_Problem requirements_:
Set down exactly the lines in the records below that run from the line with "You are a GUI" to the line with "Image resolution: width=1449", inclusive, and nothing more.

_Material provided_:
== == ==

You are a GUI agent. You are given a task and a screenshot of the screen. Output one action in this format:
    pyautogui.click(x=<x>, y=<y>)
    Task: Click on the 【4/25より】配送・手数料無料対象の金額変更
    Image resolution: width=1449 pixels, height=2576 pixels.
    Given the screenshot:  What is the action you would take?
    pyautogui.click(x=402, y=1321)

== == ==

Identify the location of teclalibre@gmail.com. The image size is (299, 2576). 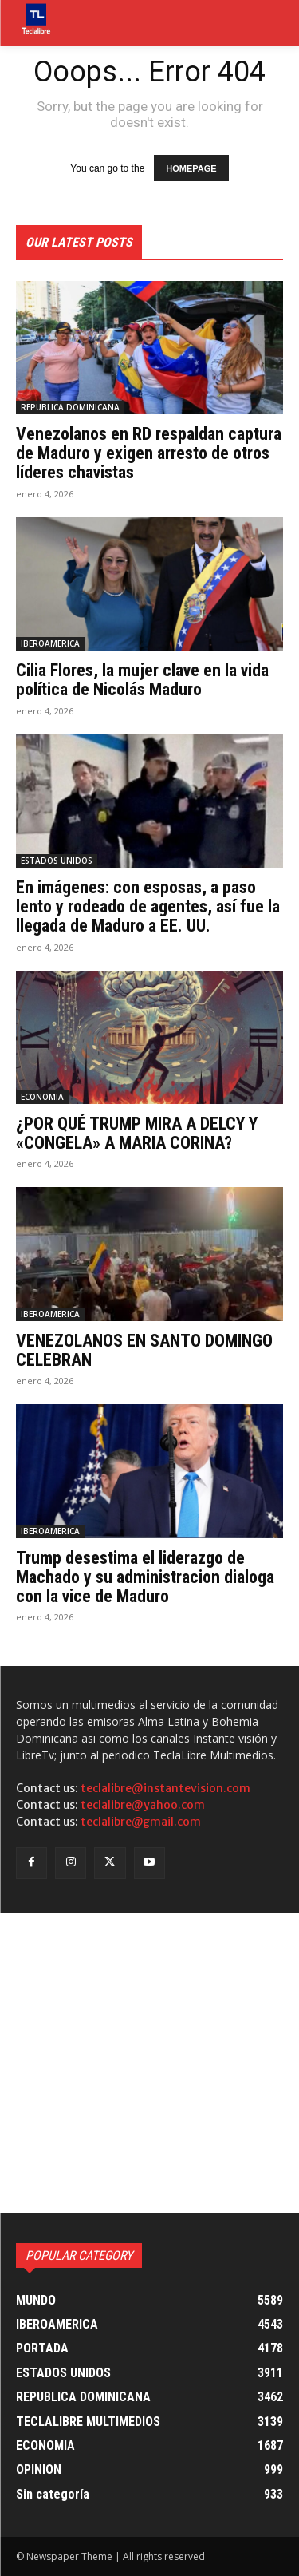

== == ==

_Answer to the exercise_:
You are a GUI agent. You are given a task and a screenshot of the screen. Output one action in this format:
    pyautogui.click(x=<x>, y=<y>)
    Task: Click on the 【4/25より】配送・手数料無料対象の金額変更
    Image resolution: width=1449 pixels, height=2576 pixels.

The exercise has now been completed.